*WHAT IS EXPECTED*:
Retype each of the records below exactly, leaving the pictures out.

:: RECORDS

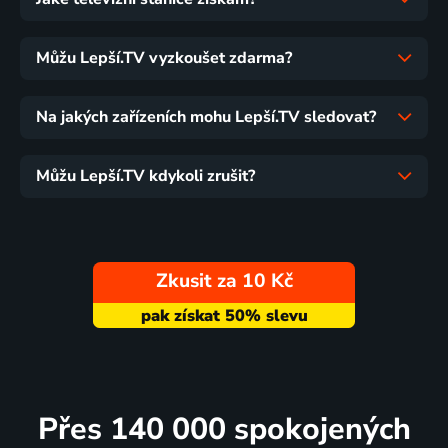
Můžu Lepší.TV vyzkoušet zdarma?
Na jakých zařízeních mohu Lepší.TV sledovat?
Můžu Lepší.TV kdykoli zrušit?
Zkusit za 10 Kč
Přes 140 000 spokojených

::::

*SOLVED EXERCISE*:
Můžu Lepší.TV vyzkoušet zdarma?
Na jakých zařízeních mohu Lepší.TV sledovat?
Můžu Lepší.TV kdykoli zrušit?
Zkusit za 10 Kč
Přes 140 000 spokojených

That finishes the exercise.